Medarex
- Company type: Public
- Traded as: Nasdaq: MEDX
- Industry: Biopharmaceutical
- Founded: 1987; 38 years ago
- Founder: Dr. Michael W. Fanger Dr. Paul M. Guyre Dr. Edward D. Ball
- Defunct: 2009; 16 years ago
- Fate: Acquired by Bristol Myers Squibb
- Headquarters: Princeton, New Jersey, U.S.
- Parent: Bristol Myers Squibb

= Medarex =

American biopharmaceutical company

Medarex was an American biopharmaceutical company based in Princeton, New Jersey, with manufacturing facilities in Bloomsbury and Annandale, New Jersey, and research facilities in Milpitas and Sunnyvale, California. In 2009, Medarex was purchased by Bristol Myers Squibb.

Medarex developed monoclonal antibodies to CTLA-4 and PD-1, which are proteins on the surface of T cells. T cells attack cancer cells, but CTLA-4 and PD-1 act as "brakes" on the T cell's anti-cancer activities. The monoclonal antibodies bind to these proteins and block them, releasing the T cell to attack cancer cells.

Several monoclonal antibodies developed by Medarex have been approved for disease therapy. In 2009, the U.S. Food and Drug Administration approved Simponi, a human monoclonal antibody to tumor necrosis factor alpha co-developed with Johnson & Johnson's Janssen Biotech, for treatment of arthritis.
In 2011, the U.S. FDA approved ipilimumab, a monoclonal antibody to CTLA-4, for treatment of metastatic melanoma.
In 2014, the U.S. FDA approved nivolumab, a monoclonal antibody to PD-1, for treatment of advanced melanoma. Its use was expanded to the treatment of squamous non-small-cell lung carcinoma in 2015.

Medarex developed some of the first transgenic mice with humanized immune systems, in order to generate fully human antibodies. Many of the on-market monoclonal antibodies have been derived from this platform.

==History==

Medarex was founded in 1987 by a group of immunologists at Dartmouth Medical School—Dr. Michael W. Fanger, Dr. Paul M. Guyre, and Dr. Edward D. Ball — who partnered with Donald L. Drakeman and Charles Schaller of Essex Chemical Company, through its venture capital arm Essex Vencap.

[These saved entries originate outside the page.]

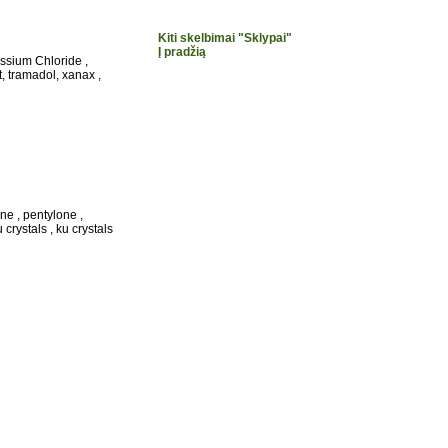
Kiti skelbimai "Sklypai"
Į pradžią
ssium Chloride ,
, tramadol, xanax ,
e , pentylone ,
crystals , ku crystals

Drakeman, a Dartmouth graduate, brought the parties together and served as the company's chief executive officer. The company went public in 1991, with 2,300,000 shares of common stock at $6.10 per share and 2,250,000 Redeemable Warrants offered at its IPO. The company's second president and CEO was Howard H. Pien, succeeding Drakeman in 2007. Genmab was founded as a European spin-off of American Biotech company Medarex in February 1999.

The company was acquired by Bristol Myers Squibb in 2009 for $2.4 billion, which included $300 million in debt, making the payment to Medarex $2.1 billion.